Are there any skills from your previous jobs that you have applied to your role at NMCHT?
I believe that all of us have the skills in us to raise funds, especially for a great project – we just need to have the courage to ask. For a project with a price ticket of R1bn, we had to have a strong business case and also demonstrate our capacity and capability for strong governance and stewardship of the funds. The NMCHT provided the strong building blocks, and it is on the back on these that we were able to build a strong fundraising strategy and plan. My ability to operate at board level and my experience as a company spokesperson stood me in good stead when it came to presenting the case to large corporates and foundations.
What can people expect when NMCH opens its doors late next year?
The public can expect to see a facility that will become an asset to the country’s healthcare provision to children. They can expect to experience healthcare provision that values and validates the parents’ active participation in the healing process of the child. They can expect to experience a facility designed and operated with the child at the centre; a facility that we all can be proud of, a facility informed by the Mandela Ethos in the way it will treat the children, the parents and the staff of the hospital.
You’re also involved in a lot of community work, please share some of the projects that you’re involved in.
I wish I had more hours in the day to do what I call Heart and Soul work. I am currently the Chairperson of Leratong Hospice, a palliative care facility in Atteridgeville, a township in Pretoria where I grew up. I am also involved as a Board member of the Black Sash, a rights organisation fighting for the rights of the most marginalised. I am a board member of Grassroots Soccer, a youth leadership project working with young people in schools, and their leadership coaches to build strong future leaders free from HIV/AIDS. I serve on several other boards and foundations including the UCT Foundation. The current project I am working on is developing a second-chance aftercare programme to give rehabilitated, youth drug addicts a second chance at a positive future.

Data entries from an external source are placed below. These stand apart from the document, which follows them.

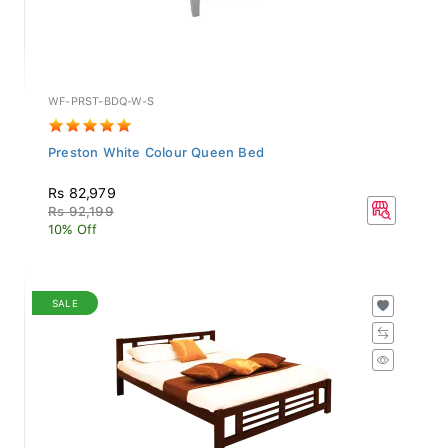
WF-PRST-BDQ-W-S
Preston White Colour Queen Bed
Rs 82,979
Rs 92,199
10% Off
SALE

What does the Nelson Mandela Children’s Hospital mean to you?
I am a mother, and one day I hope my children will make me a grandmother and when they do, it is great to know that should those grandchildren and great grandchildren one day require the services provided at the Nelson Mandela Children’s Hospital, they will be accessible to them. This is about building a future full of possibilities; it is about contributing in a positive way and about being an active citizen – the hospital has provided me the opportunity to do that.
How would you encourage people to donate towards NMCHT?
Madiba worked tirelessly to contribute to South Africa becoming a democratic country. Democracy demands that all of us be active citizens. This hospital is a place where those who have been looking for a place they could make a positive contribution can do so, knowing it is not about party politics, but about the children and the future we want to build for them. Participation can be in the form of financial donations no matter how small. It can be about contributing time and skills and also about being positive ambassadors for the hospital. For those with little or no spare time, they can contribute by texting GIFT to 40301 as many times as they wish. All contributions are welcome.